START RECORDED INFORMATION
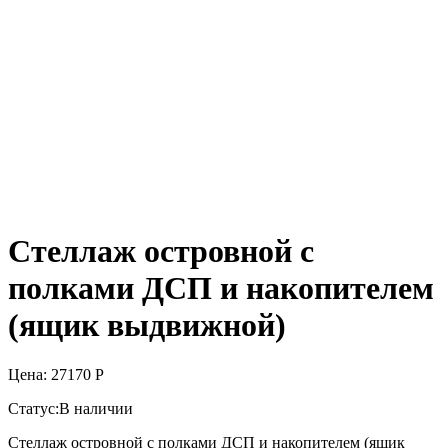
Стеллаж островной с
полками ДСП и накопителем
(ящик выдвижной)
Цена:
27170
Р
Статус:
В наличии
Стеллаж островной с полками ДСП и накопителем (ящик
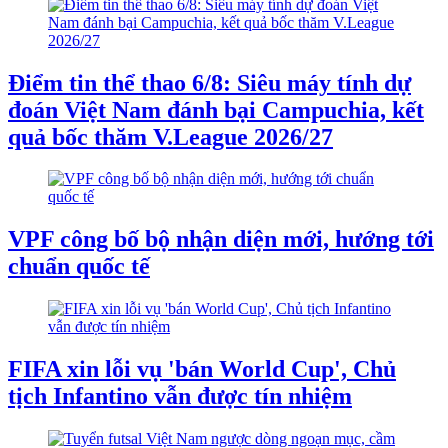
Điểm tin thể thao 6/8: Siêu máy tính dự
đoán Việt Nam đánh bại Campuchia, kết
quả bốc thăm V.League 2026/27
VPF công bố bộ nhận diện mới, hướng tới
chuẩn quốc tế
FIFA xin lỗi vụ 'bán World Cup', Chủ
tịch Infantino vẫn được tín nhiệm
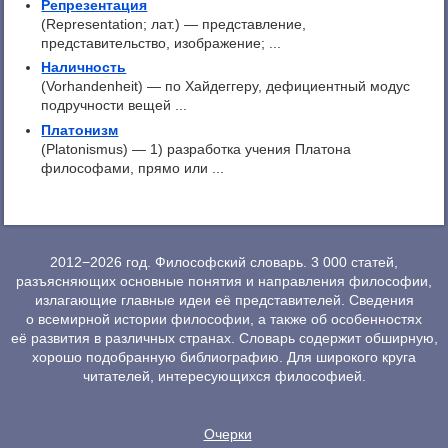
Репрезентация
(Representation; лат.) — представление,
представительство, изображение; ...
Наличность
(Vorhandenheit) — по Хайдеггеру, дефициентный модус
подручности вещей ...
Платонизм
(Platonismus) — 1) разработка учения Платона
философами, прямо или ...
2012−2026 год. Философский словарь. 3 000 статей,
разъясняющих основные понятия и направления философии,
излагающие главные идеи её представителей. Сведения
о всемирной истории философии, а также об особенностях
её развития в различных странах. Словарь содержит обширную,
хорошо подобранную библиографию. Для широкого круга
читателей, интересующихся философией.
Очерки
END RECORDED INFORMATION
Extract all lines from the material above that include the word "ящик".

> _ANSWER TO THIS TASK_:
(ящик выдвижной)
Стеллаж островной с полками ДСП и накопителем (ящик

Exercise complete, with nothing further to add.